Individual patients may still respond better to tamoxifen or they may experience fewer side effects on the older hormone therapies, he says. And it may be that patients whose cancers progress while they are taking aromatase inhibitors can benefit from switching to tamoxifen.
"These are all unanswered questions at this point," Hayes says. "We may be able to individualize treatment with these two drugs in the future."
Eric Winer, MD, who directs the Breast Oncology Center at Boston's Dana-Farber Cancer Institute, agrees.
"Ultimately, the hope is that we will be able to identify tumor or patient characteristics that can guide us in the choice of treatment," he tells WebMD. "It may be that some patients will benefit most from treatment with an aromatase inhibitor immediately, while another will do better with a few years of tamoxifen, followed by an aromatase inhibitor."

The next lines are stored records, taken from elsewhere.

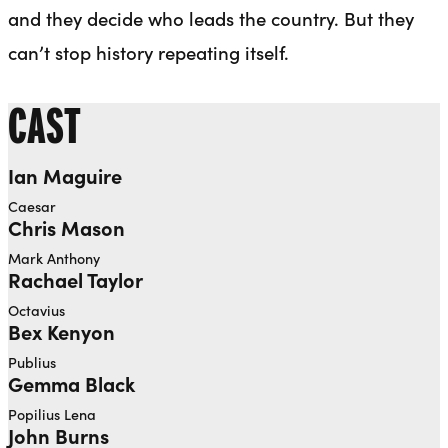
and they decide who leads the country. But they
can’t stop history repeating itself.
CAST
Ian Maguire
Caesar
Chris Mason
Mark Anthony
Rachael Taylor
Octavius
Bex Kenyon
Publius
Gemma Black
Popilius Lena
John Burns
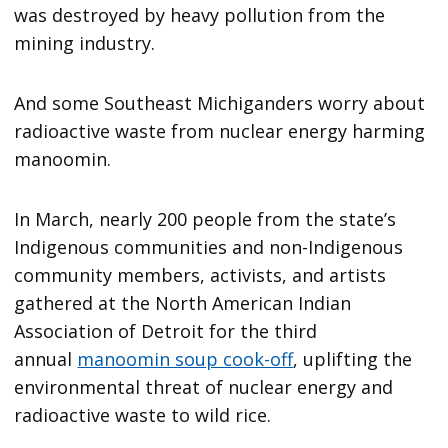
was destroyed by heavy pollution from the
mining industry.
And some Southeast Michiganders worry about
radioactive waste from nuclear energy harming
manoomin.
In March, nearly 200 people from the state’s
Indigenous communities and non-Indigenous
community members, activists, and artists
gathered at the North American Indian
Association of Detroit for the third
annual
manoomin soup cook-off
, uplifting the
environmental threat of nuclear energy and
radioactive waste to wild rice.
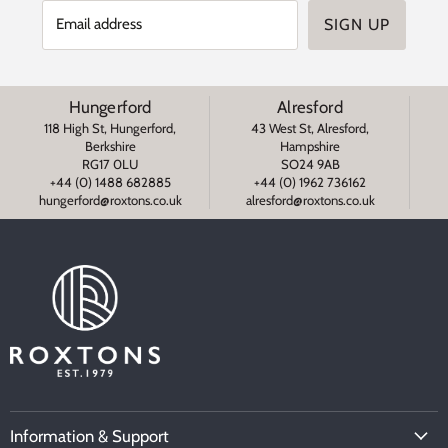
Email address
SIGN UP
Hungerford
Alresford
118 High St, Hungerford,
43 West St, Alresford,
Berkshire
Hampshire
RG17 0LU
SO24 9AB
+44 (0) 1488 682885
+44 (0) 1962 736162
s
hungerford@roxtons.co.uk
alresford@roxtons.co.uk
Information & Support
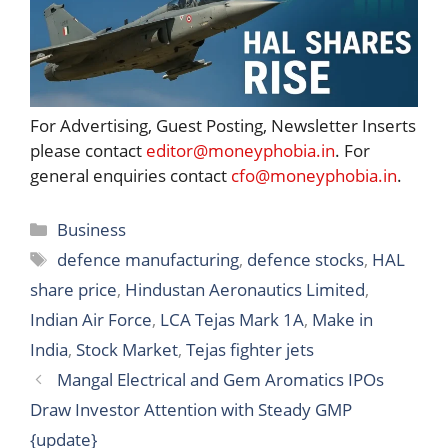
For Advertising, Guest Posting, Newsletter Inserts
please contact
editor@moneyphobia.in
. For
general enquiries contact
cfo@moneyphobia.in
.
Categories
Business
Tags
defence manufacturing
,
defence stocks
,
HAL
share price
,
Hindustan Aeronautics Limited
,
Indian Air Force
,
LCA Tejas Mark 1A
,
Make in
India
,
Stock Market
,
Tejas fighter jets
Mangal Electrical and Gem Aromatics IPOs
Draw Investor Attention with Steady GMP
{update}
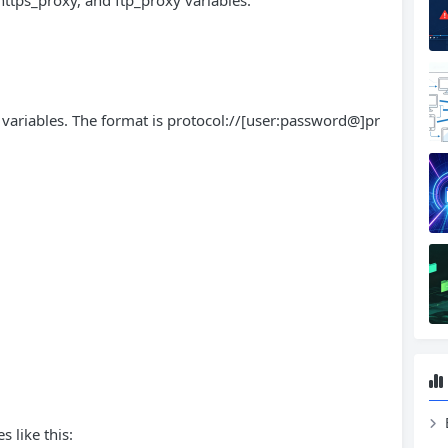
https_proxy, and ftp_proxy variables.
 variables. The format is protocol://[user:password@]pr
s like this:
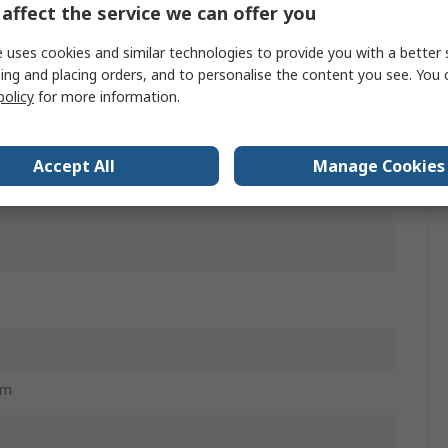
affect the service we can offer you
l
 uses cookies and similar technologies to provide you with a better 
le
ing and placing orders, and to personalise the content you see. You 
policy
for more information.
Accept All
Manage Cookies
mm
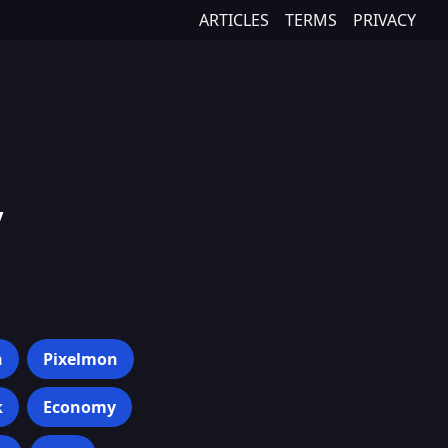
ARTICLES
TERMS
PRIVACY
y
h
Pixelmon
k
Economy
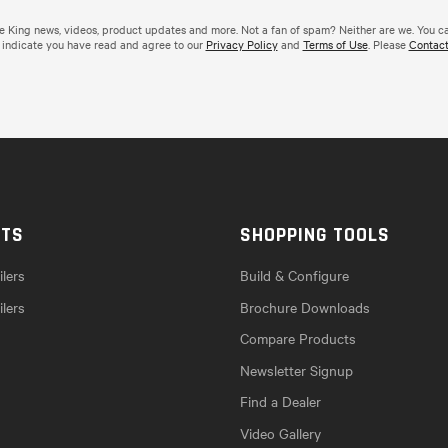
de King news, videos, product updates and more. Not a fan of spam? Neither are we. You c
 indicate you have read and agree to our
Privacy Policy
and
Terms of Use
. Please
Contact
CTS
SHOPPING TOOLS
lers
Build & Configure
ilers
Brochure Downloads
Compare Products
Newsletter Signup
Find a Dealer
Video Gallery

The American Society of Clinical Oncology now recommends the use of aromatase inhibitors for the treatment of hormone-receptor-positive tumors in postmenopausal women, either as first-line or second-line treatment. Winer chaired the ASCO panel which made the recommendation.
"These drugs are clearly beneficial, but the jury is still very much out on whether patients should start with these drugs and take them for five years, or whether taking tamoxifen for a few years followed by an aromatase inhibitor may be beneficial."